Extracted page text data
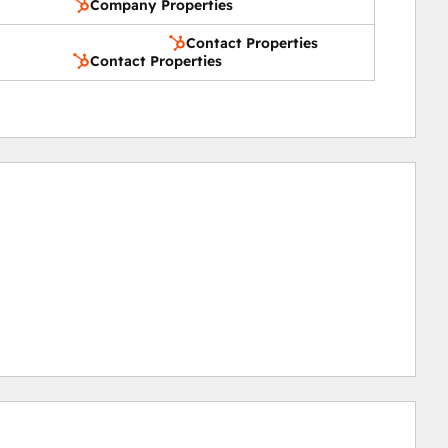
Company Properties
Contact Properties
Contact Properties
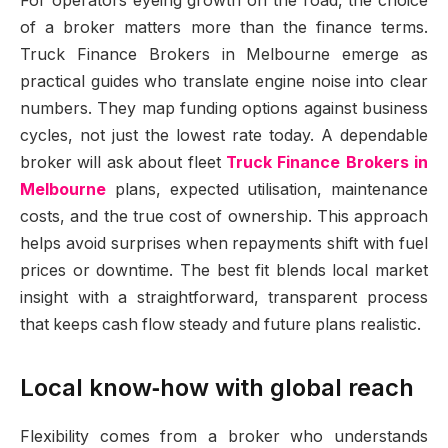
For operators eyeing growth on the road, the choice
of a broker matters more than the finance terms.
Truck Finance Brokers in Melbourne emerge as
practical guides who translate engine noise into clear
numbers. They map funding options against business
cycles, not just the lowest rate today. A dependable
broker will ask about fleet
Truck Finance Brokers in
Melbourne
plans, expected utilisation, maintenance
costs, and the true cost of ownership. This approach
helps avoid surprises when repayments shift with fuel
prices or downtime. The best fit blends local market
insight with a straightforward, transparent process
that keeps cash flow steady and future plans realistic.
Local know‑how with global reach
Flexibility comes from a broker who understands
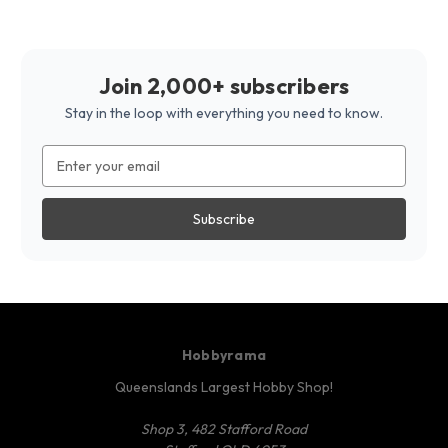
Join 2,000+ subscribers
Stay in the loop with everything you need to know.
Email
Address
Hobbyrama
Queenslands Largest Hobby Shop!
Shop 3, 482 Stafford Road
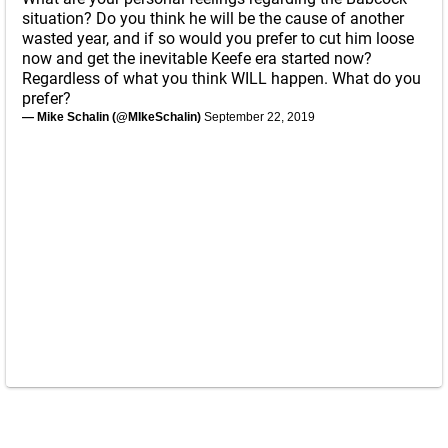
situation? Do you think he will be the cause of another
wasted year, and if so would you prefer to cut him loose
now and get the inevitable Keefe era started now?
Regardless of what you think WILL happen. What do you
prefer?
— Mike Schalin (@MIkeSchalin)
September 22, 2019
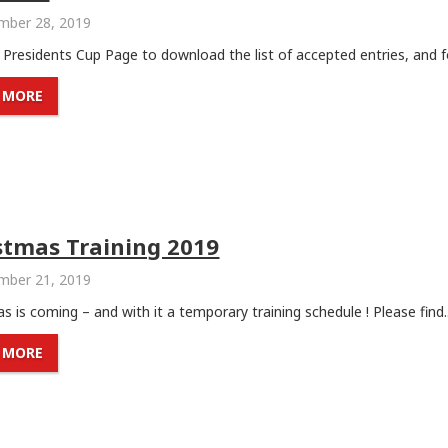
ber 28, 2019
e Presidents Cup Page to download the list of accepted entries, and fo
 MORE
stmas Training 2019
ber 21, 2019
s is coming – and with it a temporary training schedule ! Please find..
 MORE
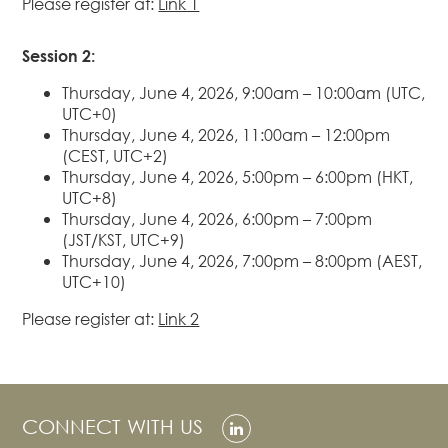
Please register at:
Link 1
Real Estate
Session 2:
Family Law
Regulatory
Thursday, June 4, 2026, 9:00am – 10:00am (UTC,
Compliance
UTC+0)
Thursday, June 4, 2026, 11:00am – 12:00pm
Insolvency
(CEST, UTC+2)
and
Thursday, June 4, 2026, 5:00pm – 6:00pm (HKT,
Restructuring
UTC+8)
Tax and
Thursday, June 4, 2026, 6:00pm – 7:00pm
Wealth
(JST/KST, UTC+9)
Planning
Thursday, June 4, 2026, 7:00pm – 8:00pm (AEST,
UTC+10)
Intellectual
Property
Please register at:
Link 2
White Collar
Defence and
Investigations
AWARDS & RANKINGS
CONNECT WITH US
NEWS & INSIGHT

**Goal of the exercise**
Include both ends. Return the line holding "Thursday, June 4, 2026, 7:00pm" and all lines after it in the records above, exactly as written.

**Answer area**
Thursday, June 4, 2026, 7:00pm – 8:00pm (AEST,
UTC+10)
Intellectual
Property
Please register at:
Link 2
White Collar
Defence and
Investigations
AWARDS & RANKINGS
CONNECT WITH US
NEWS & INSIGHT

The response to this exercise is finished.